Paradise Beach – Recensione
La natura selvaggia e gli animali poco pacifici che la popolano, da sempre fanno paura all’uomo, Spielberg lo aveva già capito negli anni ’70 con il suo Lo squalo, Jaume Collet-Serra ha voluto riportare a galla uno dei divoratori dell’oceano per mettere ancora una volta in scena la lotta fra uomo e natura.
La protagonista di Paradise Beach (in originale The Shallows) è Nancy (Blake Lively), una studentessa di medicina. Va in Messico per ritrovare la spiaggia segreta ed isolata che amava tanto la madre, morta per un cancro e mentre sta facendo surf da sola, viene attaccata da un grande squalo bianco che le impedisce di tornare a riva. Anche se pochi metri la separano dalla salvezza della spiaggia, dovrà mettere in gioco tutta la sua forza di volontà per sopravvivere.
La sopravvivenza è fondamentale, è l’elemento che scatena la paura, che mantiene viva la protagonista insieme alla tensione, nello spettatore. Come aveva già fatto il marito Ryan Reynolds in Buried, dove si ritrovava vivo e vegeto in una cassa di legno sottoterra, la brava Blake Lively deve invece affrontare una sfida ai limiti per tentare di liberarsi dalla morsa di uno squalo assetato di sangue.
Proprio sola soletta però non è, l’unico compagno di sventura, è un simpatico gabbiano di nome Steven Seagull, l’unico del suo gruppo di simili, che riesce a salvarsi. Gamba ed ala spezzata, Nancy e il volatile divideranno uno scoglio per riuscire ad eludere la vista dello squalo.
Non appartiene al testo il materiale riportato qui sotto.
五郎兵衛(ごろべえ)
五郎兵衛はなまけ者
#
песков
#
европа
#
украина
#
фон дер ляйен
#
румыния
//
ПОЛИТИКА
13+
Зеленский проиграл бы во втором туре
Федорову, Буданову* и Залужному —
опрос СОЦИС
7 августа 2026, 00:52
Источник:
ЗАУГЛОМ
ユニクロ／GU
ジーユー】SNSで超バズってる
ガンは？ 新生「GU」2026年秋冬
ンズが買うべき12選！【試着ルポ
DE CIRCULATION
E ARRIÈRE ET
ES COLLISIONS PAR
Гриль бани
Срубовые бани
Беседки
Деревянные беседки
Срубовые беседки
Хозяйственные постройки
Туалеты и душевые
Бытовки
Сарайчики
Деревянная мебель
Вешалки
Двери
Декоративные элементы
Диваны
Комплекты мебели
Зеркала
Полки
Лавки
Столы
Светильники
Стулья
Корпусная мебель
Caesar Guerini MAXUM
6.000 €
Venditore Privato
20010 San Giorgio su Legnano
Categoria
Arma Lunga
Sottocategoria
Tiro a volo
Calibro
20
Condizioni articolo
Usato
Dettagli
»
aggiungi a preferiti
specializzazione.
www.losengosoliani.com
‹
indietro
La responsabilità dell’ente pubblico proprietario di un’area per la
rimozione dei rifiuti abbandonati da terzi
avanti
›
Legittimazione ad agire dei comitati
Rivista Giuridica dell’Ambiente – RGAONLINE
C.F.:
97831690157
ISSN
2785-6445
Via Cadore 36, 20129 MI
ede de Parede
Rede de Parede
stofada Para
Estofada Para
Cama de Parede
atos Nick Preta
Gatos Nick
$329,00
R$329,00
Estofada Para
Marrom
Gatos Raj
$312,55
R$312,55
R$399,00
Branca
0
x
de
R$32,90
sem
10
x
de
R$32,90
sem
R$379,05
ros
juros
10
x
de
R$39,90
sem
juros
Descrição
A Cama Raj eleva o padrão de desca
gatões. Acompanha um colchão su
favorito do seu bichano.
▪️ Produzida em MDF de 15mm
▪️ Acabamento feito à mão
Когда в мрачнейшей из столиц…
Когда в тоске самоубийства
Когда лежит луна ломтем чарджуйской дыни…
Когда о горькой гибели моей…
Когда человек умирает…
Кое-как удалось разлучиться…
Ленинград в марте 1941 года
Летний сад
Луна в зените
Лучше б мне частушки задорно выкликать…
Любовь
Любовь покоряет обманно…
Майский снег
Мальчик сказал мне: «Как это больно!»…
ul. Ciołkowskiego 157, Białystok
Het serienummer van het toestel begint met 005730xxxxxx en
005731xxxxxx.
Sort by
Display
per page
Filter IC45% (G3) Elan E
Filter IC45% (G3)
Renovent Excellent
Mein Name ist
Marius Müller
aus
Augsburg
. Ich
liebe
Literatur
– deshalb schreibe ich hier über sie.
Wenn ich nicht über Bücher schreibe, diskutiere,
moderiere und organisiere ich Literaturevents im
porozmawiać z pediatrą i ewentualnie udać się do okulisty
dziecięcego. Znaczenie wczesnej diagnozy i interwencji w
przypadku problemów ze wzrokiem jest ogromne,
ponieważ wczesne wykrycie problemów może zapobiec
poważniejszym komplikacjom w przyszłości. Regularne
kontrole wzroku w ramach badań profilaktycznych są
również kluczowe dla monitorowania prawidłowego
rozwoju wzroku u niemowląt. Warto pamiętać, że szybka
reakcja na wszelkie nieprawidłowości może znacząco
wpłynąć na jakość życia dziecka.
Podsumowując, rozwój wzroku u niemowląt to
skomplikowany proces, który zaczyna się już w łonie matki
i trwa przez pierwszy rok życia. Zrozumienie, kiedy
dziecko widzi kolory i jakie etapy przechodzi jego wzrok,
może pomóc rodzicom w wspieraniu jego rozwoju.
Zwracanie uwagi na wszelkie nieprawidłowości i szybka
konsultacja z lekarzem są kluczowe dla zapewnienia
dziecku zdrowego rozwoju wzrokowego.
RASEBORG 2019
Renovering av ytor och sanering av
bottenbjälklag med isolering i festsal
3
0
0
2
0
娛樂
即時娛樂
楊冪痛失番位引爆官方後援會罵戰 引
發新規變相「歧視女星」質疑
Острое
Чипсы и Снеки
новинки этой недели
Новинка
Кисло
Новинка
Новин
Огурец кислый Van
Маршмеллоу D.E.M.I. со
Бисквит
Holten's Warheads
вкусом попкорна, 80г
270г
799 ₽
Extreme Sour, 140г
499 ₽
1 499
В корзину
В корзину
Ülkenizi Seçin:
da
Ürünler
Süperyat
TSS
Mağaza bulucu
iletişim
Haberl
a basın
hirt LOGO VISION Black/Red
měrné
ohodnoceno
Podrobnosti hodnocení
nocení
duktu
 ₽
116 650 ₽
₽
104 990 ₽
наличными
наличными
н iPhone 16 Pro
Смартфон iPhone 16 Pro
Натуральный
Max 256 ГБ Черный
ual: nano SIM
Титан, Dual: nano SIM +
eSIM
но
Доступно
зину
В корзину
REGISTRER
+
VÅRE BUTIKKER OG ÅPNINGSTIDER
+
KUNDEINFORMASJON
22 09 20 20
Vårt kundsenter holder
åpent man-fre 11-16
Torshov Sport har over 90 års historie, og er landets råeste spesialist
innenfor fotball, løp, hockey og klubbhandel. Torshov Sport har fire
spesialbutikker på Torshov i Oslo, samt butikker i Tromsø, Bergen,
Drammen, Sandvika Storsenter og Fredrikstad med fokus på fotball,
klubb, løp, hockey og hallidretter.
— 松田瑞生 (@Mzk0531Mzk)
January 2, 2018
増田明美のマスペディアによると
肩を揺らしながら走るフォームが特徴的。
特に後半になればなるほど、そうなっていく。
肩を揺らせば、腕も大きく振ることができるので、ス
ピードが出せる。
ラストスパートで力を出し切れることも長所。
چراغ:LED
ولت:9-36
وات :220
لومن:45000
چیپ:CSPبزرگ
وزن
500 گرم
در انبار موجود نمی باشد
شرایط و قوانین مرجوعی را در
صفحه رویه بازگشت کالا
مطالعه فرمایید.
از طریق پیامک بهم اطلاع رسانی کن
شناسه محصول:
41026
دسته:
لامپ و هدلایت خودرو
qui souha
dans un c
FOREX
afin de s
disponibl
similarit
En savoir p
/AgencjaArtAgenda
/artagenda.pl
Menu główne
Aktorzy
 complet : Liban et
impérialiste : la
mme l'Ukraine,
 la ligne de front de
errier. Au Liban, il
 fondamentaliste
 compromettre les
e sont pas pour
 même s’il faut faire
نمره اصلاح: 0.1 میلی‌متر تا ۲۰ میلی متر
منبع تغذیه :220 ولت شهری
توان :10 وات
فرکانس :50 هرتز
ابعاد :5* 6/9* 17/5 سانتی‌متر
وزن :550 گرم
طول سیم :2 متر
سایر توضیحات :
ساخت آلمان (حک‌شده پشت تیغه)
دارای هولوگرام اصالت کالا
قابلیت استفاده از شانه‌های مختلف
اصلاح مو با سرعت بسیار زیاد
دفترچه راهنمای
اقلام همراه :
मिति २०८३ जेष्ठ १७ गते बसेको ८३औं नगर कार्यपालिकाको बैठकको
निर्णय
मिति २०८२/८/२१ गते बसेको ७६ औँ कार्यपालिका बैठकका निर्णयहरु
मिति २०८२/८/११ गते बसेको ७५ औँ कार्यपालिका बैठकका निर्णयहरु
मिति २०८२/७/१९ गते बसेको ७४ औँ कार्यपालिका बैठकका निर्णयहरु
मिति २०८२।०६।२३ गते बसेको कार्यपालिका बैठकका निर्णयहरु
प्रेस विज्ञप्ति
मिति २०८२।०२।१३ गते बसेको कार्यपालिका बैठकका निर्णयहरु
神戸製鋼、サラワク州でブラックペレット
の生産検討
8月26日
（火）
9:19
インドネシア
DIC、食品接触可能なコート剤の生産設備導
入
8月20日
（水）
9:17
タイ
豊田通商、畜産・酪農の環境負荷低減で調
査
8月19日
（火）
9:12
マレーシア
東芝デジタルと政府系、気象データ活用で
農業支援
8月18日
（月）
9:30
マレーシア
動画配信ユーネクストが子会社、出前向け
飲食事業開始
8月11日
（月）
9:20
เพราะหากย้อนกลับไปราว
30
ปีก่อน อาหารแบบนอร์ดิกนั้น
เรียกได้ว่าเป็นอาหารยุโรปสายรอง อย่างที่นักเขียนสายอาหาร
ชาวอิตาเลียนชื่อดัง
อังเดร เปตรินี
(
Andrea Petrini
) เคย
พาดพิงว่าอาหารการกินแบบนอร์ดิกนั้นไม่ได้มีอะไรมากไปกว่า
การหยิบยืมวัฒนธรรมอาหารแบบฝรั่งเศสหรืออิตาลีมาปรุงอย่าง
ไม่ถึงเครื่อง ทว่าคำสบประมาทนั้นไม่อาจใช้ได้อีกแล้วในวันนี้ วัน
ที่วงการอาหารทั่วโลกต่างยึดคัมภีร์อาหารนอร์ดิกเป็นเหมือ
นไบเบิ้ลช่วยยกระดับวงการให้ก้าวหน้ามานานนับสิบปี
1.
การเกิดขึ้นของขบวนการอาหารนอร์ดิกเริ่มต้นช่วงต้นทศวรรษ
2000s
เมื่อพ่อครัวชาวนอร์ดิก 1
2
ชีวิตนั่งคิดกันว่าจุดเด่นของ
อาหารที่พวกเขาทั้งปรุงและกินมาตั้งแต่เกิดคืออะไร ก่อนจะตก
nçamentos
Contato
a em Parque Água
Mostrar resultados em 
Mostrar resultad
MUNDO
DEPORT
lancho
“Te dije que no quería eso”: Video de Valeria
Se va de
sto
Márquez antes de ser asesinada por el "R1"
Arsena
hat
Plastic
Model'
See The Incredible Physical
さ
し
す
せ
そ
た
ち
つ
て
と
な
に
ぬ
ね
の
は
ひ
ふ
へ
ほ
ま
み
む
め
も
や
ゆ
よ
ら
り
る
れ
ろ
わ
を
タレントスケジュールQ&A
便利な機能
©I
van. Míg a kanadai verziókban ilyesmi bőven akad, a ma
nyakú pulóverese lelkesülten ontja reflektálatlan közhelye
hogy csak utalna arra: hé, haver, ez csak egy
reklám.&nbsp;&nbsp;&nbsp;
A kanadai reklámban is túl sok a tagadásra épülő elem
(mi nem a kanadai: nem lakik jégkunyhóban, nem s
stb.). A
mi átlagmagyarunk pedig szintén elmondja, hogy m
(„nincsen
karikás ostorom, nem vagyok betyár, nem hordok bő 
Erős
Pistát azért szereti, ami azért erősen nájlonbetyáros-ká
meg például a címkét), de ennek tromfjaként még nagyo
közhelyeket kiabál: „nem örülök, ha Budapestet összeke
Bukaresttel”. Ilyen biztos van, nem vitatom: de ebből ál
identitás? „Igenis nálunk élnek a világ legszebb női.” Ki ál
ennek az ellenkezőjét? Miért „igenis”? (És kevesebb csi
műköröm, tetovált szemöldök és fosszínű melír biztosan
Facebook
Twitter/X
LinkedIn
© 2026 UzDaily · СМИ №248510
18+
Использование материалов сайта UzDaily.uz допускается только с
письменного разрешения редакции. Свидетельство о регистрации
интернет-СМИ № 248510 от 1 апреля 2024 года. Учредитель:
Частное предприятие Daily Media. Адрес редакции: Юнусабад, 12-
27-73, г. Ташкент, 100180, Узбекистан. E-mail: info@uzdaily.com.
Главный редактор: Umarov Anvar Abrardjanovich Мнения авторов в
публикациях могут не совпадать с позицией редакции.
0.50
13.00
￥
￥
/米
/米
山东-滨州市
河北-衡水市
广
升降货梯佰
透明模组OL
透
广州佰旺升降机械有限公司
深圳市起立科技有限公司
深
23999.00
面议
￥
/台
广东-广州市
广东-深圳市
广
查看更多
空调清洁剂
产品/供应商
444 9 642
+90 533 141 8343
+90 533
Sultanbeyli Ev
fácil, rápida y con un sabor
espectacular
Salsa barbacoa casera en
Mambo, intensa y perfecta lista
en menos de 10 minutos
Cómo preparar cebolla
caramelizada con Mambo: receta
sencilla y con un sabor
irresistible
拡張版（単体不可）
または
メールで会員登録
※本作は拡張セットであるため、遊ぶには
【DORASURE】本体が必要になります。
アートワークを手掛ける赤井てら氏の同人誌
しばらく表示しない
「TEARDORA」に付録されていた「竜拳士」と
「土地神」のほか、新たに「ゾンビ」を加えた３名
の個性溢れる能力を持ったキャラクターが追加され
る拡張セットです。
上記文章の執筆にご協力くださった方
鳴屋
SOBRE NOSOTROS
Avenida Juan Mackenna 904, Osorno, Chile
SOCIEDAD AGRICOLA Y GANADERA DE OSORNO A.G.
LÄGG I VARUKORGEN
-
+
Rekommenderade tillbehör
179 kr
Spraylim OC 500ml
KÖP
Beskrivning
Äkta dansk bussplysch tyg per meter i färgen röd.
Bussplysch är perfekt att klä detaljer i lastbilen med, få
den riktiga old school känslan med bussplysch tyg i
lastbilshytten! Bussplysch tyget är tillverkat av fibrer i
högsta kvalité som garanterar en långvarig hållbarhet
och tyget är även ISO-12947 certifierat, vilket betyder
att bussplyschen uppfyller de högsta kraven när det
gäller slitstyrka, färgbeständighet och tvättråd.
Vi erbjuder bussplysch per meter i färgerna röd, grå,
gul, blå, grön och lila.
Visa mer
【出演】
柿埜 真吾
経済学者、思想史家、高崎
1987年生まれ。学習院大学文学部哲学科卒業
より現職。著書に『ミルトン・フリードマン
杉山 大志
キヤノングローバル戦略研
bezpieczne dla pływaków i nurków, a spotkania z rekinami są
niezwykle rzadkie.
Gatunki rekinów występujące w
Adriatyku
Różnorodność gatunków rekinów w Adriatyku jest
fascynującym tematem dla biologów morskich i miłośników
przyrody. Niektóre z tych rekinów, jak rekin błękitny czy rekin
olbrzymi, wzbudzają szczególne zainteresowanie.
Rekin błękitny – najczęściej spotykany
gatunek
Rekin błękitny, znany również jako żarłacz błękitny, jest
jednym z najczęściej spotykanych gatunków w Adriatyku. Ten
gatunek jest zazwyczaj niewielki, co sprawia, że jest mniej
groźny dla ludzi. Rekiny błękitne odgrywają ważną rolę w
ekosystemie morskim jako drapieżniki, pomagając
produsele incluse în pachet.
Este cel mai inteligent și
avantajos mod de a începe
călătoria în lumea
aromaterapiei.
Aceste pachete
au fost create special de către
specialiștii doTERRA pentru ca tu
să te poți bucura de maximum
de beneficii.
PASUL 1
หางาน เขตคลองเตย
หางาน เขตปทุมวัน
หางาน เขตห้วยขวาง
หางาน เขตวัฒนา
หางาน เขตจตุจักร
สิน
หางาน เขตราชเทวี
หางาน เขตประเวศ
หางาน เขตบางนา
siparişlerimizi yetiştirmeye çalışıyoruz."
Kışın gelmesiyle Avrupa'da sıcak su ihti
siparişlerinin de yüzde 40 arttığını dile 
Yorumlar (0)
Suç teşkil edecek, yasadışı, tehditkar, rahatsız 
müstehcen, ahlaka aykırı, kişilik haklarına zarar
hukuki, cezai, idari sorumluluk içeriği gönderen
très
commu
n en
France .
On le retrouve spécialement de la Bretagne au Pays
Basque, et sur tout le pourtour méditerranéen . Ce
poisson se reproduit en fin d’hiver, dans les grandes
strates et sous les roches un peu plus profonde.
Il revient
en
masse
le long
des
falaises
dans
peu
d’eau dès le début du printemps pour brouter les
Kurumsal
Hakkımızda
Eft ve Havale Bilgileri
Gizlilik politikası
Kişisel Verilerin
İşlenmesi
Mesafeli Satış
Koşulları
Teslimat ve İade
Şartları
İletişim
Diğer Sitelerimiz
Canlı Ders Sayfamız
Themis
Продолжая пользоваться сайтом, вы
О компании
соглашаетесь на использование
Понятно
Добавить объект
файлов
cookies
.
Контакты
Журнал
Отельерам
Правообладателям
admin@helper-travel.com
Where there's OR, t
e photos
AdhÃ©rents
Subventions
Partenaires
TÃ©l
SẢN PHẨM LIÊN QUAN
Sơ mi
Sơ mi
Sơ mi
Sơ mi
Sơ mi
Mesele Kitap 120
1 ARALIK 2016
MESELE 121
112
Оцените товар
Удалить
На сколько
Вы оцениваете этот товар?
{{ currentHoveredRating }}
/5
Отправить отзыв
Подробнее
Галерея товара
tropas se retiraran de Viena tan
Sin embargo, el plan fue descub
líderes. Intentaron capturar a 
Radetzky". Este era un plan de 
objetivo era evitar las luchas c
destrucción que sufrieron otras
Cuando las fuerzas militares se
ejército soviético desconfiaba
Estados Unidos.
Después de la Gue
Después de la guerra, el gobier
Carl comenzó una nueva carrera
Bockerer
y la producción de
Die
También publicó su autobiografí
La pinna è ancora una volta l’elemento che contraddistingue l’animale e la sua pericolosità, ma le ancore di salvezza per Nancy sono poche ed è così che la sua lotta non lascia respiro. Ci si dispera per lei, si prova compassione e si rimane stupiti dalla sua forza d’animo, il suo non arrendersi e lottare, come aveva fatto la madre con il tumore, ma soprattutto la sua intelligenza.
L’ammirazione del paesaggio, la quiete dopo la tempesta, quel silenzio che preannuncia il pericolo e la forza aggressiva dell’animale sono i tre momenti top che scandiscono la pellicola, senza perdersi troppo in scontatezza e dettagli insignificanti.
Il one-woman-show di Collet-Serra, il suo primo al femminile dopo film come Unknown e Non-Stop con Liam Neeson protagonista, riesce a mantenere viva la tensione nello spettatore senza mai cadere nello scontato e nel prevedibile, sebbene il pubblico sia memore de Lo squalo e dei suoi seguiti.
Certo è che Paradise Beach, grazie anche a strumenti come cellulare, orologio tecnologico e videocamera GoPro, rappresentano la perfetta versione 2.0 dei film del passato ai quali si ispira, per una pellicola che nella sua semplicità tematica riesce a stupire, diretto in pieno rispetto della natura e del suo rapporto con l’uomo.